Yarn vs NPM? Will Yarn Really Speed Up My CI Builds?

Before the release of Yarn, NPM was the go-to package manager for Node.js. When Facebook released their own package manager solution, called Yarn in October 2016, it caught the attention of many developers. Yarn is supposed to solve some of the problems with NPM but not replace it completely. It provides a new CLI but uses NPM registry under the hood to retrieve the dependencies. Since it’s release, Yarn has received over 22,000 Github stars been named the second fastest growing open source project on GitHub ever.

So should we all make the switch to Yarn? Let’s take a look at some of the main pain points developers and teams face when using NPM and compare the available NPM and Yarn solutions. (Note- This post will not cover all the differences between these two package managers, but will explain how to address some of the known issues with NPM and Yarn.)

Very Slow Install Times

If you’re a Node.js developer that has used NPM, you’ve probably run into issues with slow install times. You start cloning a new repository and running npm install to execute the package and find yourself waiting, and waiting… Yarn solves this problem by providing an ultra-fast caching system and parallelization of operations to maximize resource utilization. This means that in contrast of NPM, Yarn actually downloads the dependencies in parallel and makes sure that everything is cached.

Package Versions Are Not Distinct

One of the biggest problems with NPM is that triggering a single npm install command will not necessary lead to a deterministic result. So if you tested something locally on your machine but your CI created a final artifact by running the npm install command, you could end up with different dependency versions running in production. This happens because a single npm install command is actually a recursive operation performed on all the dependencies of the original dependencies. So if a module required a non-distinct version number, a future npm install can lead to a different fetched version.

In order to solve this problem with NPM, Shrinkwrap was introduced. Developers can run shrinkwrap manually after running npm install, which will then create a npm-shrinkwrap.json filecontaining all the distinct versions of all dependencies recursively. This leaves the responsibility of maintaining the npm-shrinkwrap.json file on the developer, not NPM.
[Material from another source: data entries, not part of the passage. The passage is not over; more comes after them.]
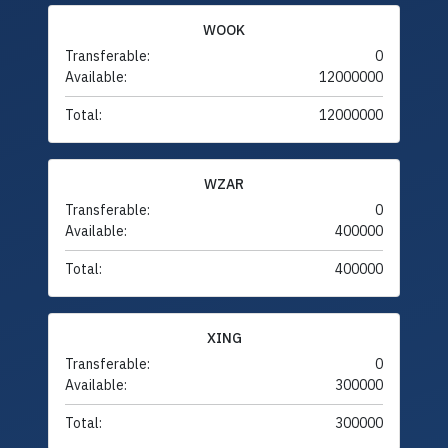
WOOK
Transferable:
0
Available:
12000000
Total:
12000000
WZAR
Transferable:
0
Available:
400000
Total:
400000
XING
Transferable:
0
Available:
300000
Total:
300000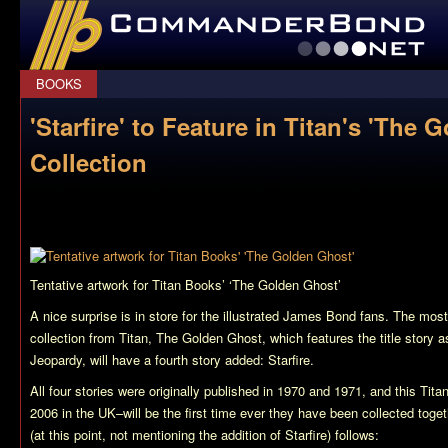
CommanderBond.net
BOOKS
'Starfire' to Feature in Titan's 'The 
Collection
Tentative artwork for Titan Books’ ‘The Golden Ghost’
A nice surprise is in store for the illustrated James Bond fans. The mo
collection from Titan,
The Golden Ghost
, which features the title story 
Jeopardy
, will have a fourth story added:
Starfire
.
All four stories were originally published in 1970 and 1971, and this Tita
2006 in the UK–will be the first time ever they have been collected toge
(at this point, not mentioning the addition of
Starfire
) follows:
Yarn built-in a feature to solve this problem so that the actual responsibility of maintaining the distinct versions is on Yarn itself. When a developer runs yarn (which is the equivalent to npm install) a yarn.lock file is created or updated according to the exact versions of the dependencies. The yarn.lock file also contains the packages sha1 checksum and with this Yarn will make sure to re-pull the package in case it has been changed somehow.

Using Yarn or NPM as Part of Your Continuous Integration Flow

Whether you choose Yarn or NPM in your regular CI flow, every now and then a triggered build will have to re-install all your dependencies from scratch. Let’s take a look at the scenarios where this can occur and what you can do to solve it. (Most CI flows, whether using Docker as their facilitator or not, include one or more participating servers that are involved during the entire flow.)

Non-Docker CI Flow:

When using a single server, most CI flows will start from cloning the repository each time a flow starts. As a consequence, it will start installing the dependencies from scratch so the new CI flow will not be able to benefit from previous installations. NPM and Yarn support the ability to cache dependencies to the local file system. So if configured correctly, it solves this problem as long as there’s only a single server.

Once the number of CI flows increases, a single server will probably not be enough. When new CI servers are added, the CI flows that are running on a specific server will not be able to use the caching made on a different server. This will become a bigger problem if the servers that are used for the CI flows are constantly being killed and created on demand.

Docker CI Flow:

One of the most powerful strengths of Docker is its ability to use the previously built layers during a build process of an image. As long as a single Docker daemon is used for all CI flows and the installation of the dependencies is being done as part of image build, inserting the install command correctly into the Dockerfile should do the trick. If your CI flow also includes testing, then the dependencies will be needed for the tests. However, this might not always be possible using a built image, meaning it will require an additional installation of the dependencies.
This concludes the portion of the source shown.